[[ Data to process open ]]

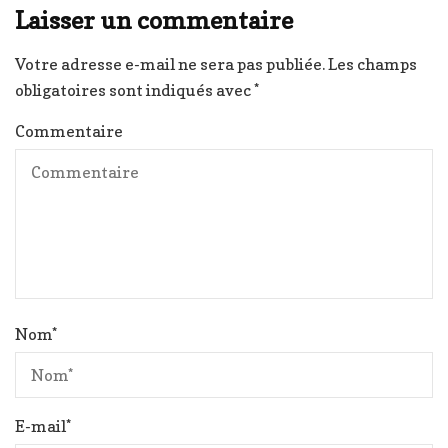
Laisser un commentaire
Votre adresse e-mail ne sera pas publiée.
Les champs
obligatoires sont indiqués avec
*
Commentaire
Nom
*
E-mail
*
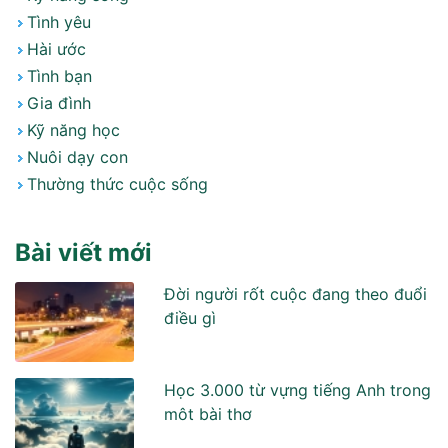
Tình yêu
Hài ước
Tình bạn
Gia đình
Kỹ năng học
Nuôi dạy con
Thường thức cuộc sống
Bài viết mới
Đời người rốt cuộc đang theo đuổi
điều gì
Học 3.000 từ vựng tiếng Anh trong
môt bài thơ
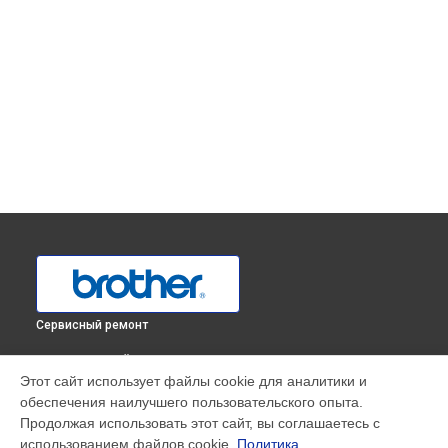
Сервисный ремонт
ВЫБЕРИ СВОЙ ГОРОД
Этот сайт использует файлы cookie для аналитики и
Замена шестеренок оверлока 2104D Brother в
Краснодаре
обеспечения наилучшего пользовательского опыта.
Замена шестеренок оверлока 2104D Brother в
Ростове-на-
Продолжая использовать этот сайт, вы соглашаетесь с
Дону
использованием файлов cookie.
Политика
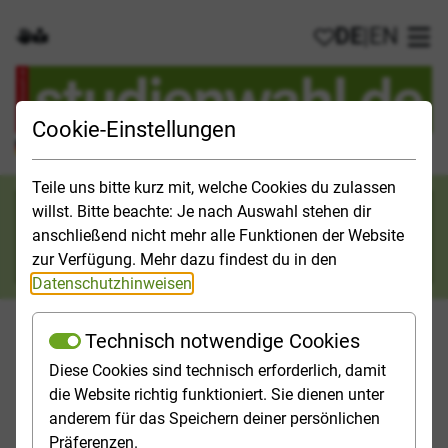
DE
|
EN
Gebärdensprache
Leichte Sprache
Meine Favorit
Hau
Cookie-Einstellungen
Der offizielle Studienführer für Deutschland
Teile uns bitte kurz mit, welche Cookies du zulassen
Suchkategorie
willst. Bitte beachte: Je nach Auswahl stehen dir
anschließend nicht mehr alle Funktionen der Website
Suche
zur Verfügung. Mehr dazu findest du in den
Datenschutzhinweisen
.
Technisch notwendige Cookies
Diese Cookies sind technisch erforderlich, damit
Orientieren
Studieninfos
Studienfelder
Hochschulp
die Website richtig funktioniert. Sie dienen unter
anderem für das Speichern deiner persönlichen
Startseite
Top-Themen
Medizin studieren
FAQ
Präferenzen.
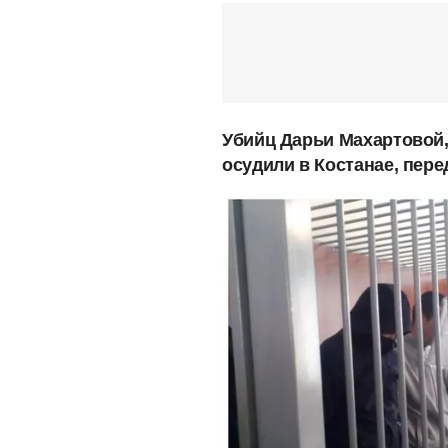
Убийц Дарьи Махартовой,
осудили в Костанае, пере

[[ Data to process closed ]]

* What is being asked:
All that is needed is the lines from the line holding "Technisch notwendige Cookies" to the final line of the listing above, repeated exactly, pictures excluded.

* Completed exercise:
Technisch notwendige Cookies
Diese Cookies sind technisch erforderlich, damit
Orientieren
Studieninfos
Studienfelder
Hochschulp
die Website richtig funktioniert. Sie dienen unter
anderem für das Speichern deiner persönlichen
Startseite
Top-Themen
Medizin studieren
FAQ
Präferenzen.
Убийц Дарьи Махартовой,
осудили в Костанае, пере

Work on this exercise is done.